Data for this exercise:
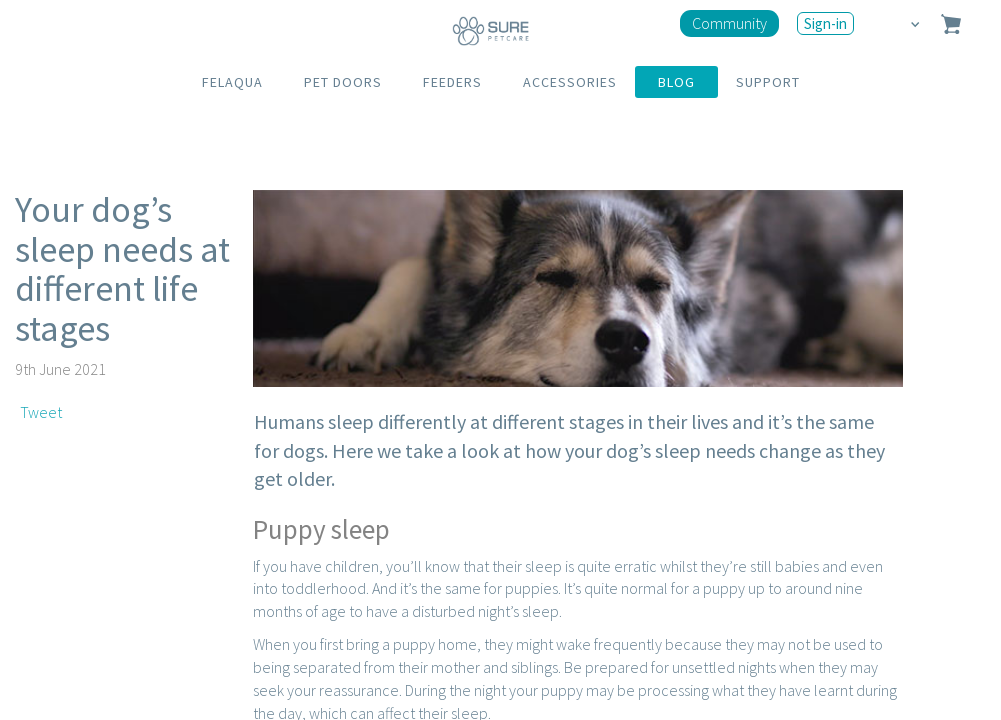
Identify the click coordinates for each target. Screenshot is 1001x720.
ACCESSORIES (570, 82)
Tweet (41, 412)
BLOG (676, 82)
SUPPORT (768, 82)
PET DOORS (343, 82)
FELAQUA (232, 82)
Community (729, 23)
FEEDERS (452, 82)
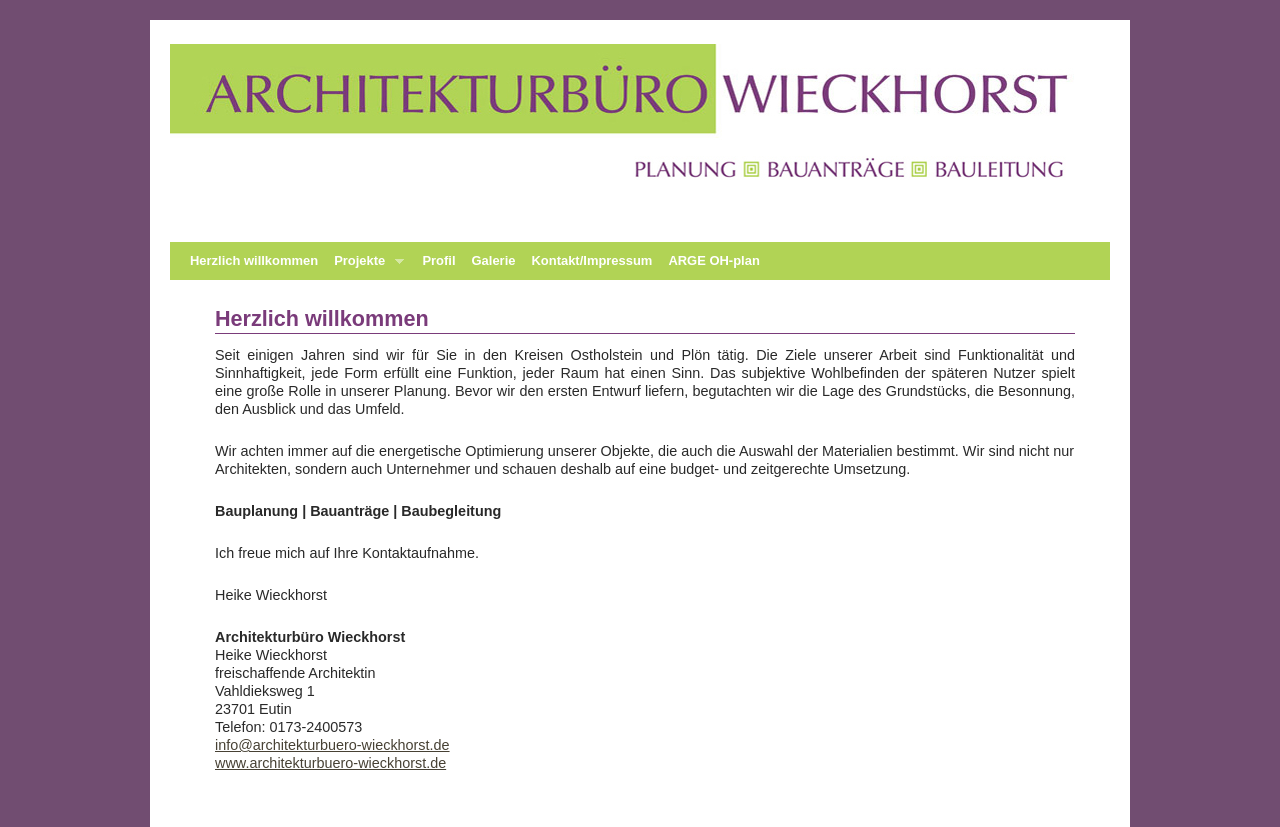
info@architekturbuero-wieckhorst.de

* * *

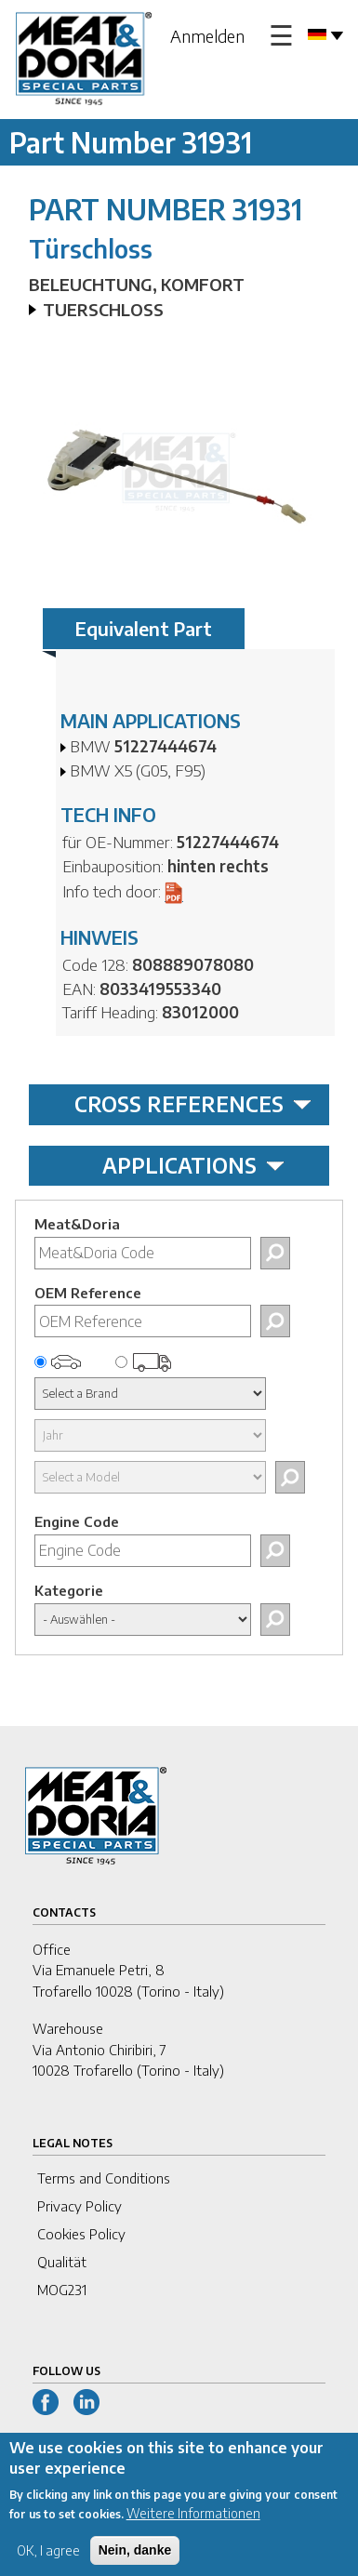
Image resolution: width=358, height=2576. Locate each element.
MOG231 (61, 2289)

Requirement:
The material above holds pictures; leave them out and set down exactly the lines from the line with "Identify the click" to the line with "info@architekturbuero-wieckhorst.de", both included.

Task response:
Identify the click coordinates for each target. Screenshot is 1001x720.
ACCESSORIES (570, 82)
Tweet (41, 412)
BLOG (676, 82)
SUPPORT (768, 82)
PET DOORS (343, 82)
FELAQUA (232, 82)
Community (729, 23)
FEEDERS (452, 82)
info@architekturbuero-wieckhorst.de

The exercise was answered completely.